RICHMOND, Va. — Following substantially lower attendance than previous racing seasons, Richmond International Raceway (RIR) announced today plans to install a tollbooth on the racetrack to make up for lost revenue.
Chip Ordelski, a spokesperson for RIR, discussed the plan at a recent press conference. He said that the decision to charge the drivers a toll was largely influenced by the public’s apparent lack of interest in NASCAR, as indicated by the lackluster ticket sales.
“It’s as if everyone is finally getting tired of watching loud race cars make the same left turn for hours at a time,” Ordelski explained. “We figured that raising ticket prices would probably hurt attendance even more, so the only logical solution was to charge the drivers themselves. At a couple bucks and change for 400 laps … we’re looking at a few hundred dollars per car, easy.”
The toll plaza consisting of six lanes will be located on the final stretch of the racecourse. Each driver will be required to pay a $2.25 toll before completing each lap. While the original design plan included an E-Z Pass lane, the idea will likely be scrapped after computer-simulated models revealed that the E-Z Pass monitors may have trouble detecting the car’s transponders at an average speed of 140 mph.

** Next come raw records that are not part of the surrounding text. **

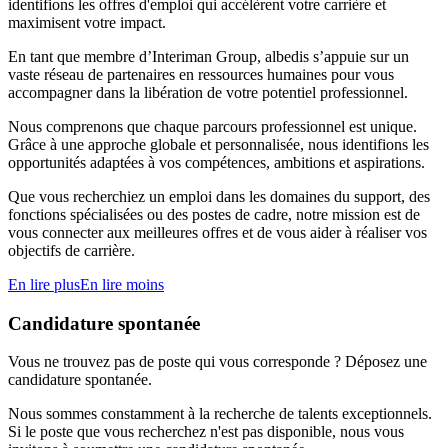
identifions les offres d'emploi qui accélèrent votre carrière et
maximisent votre impact.
En tant que membre d’Interiman Group, albedis s’appuie sur un
vaste réseau de partenaires en ressources humaines pour vous
accompagner dans la libération de votre potentiel professionnel.
Nous comprenons que chaque parcours professionnel est unique.
Grâce à une approche globale et personnalisée, nous identifions les
opportunités adaptées à vos compétences, ambitions et aspirations.
Que vous recherchiez un emploi dans les domaines du support, des
fonctions spécialisées ou des postes de cadre, notre mission est de
vous connecter aux meilleures offres et de vous aider à réaliser vos
objectifs de carrière.
En lire plus
En lire moins
Candidature spontanée
Vous ne trouvez pas de poste qui vous corresponde ? Déposez une
candidature spontanée.
Nous sommes constamment à la recherche de talents exceptionnels.
Si le poste que vous recherchez n'est pas disponible, nous vous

The announcement was met with mixed responses from the sport’s regular drivers. 2015 NASCAR Sprint Cup Series champion Kyle Busch approved of the move, citing a need for increased driver participation.
“Richmond’s a great city; I don’t mind contributing a little bit if it helps keep the sport alive. I’ll just make sure my pit crew keeps some spare change ready.”
However, several racers have voiced negative opinions about the decision. Racer Joey Logano, who took first place at the 2015 Daytona 500, was one of several drivers who participated in practice runs last week with the toll booths in action.
“It was the ninth lap and I was in third place until I reached the toll plaza,” a frustrated Logano complained. “But then Earnhardt Jr., who was in front of me at the booth, didn’t have his quarters ready. It took him nearly two minutes to find some cash and dish it out to the attendant. By the time I finally got through, I had fallen back to 25th.”
Nevertheless, the trial run was considered a success and is expected to be implemented in time for the next race.
“We believe it will definitely get our revenue back on track,” Ordelski stated. “Besides, it’s better than our original ideas of a beer tax or encouraging the racers to work as Uber drivers the night before the race.”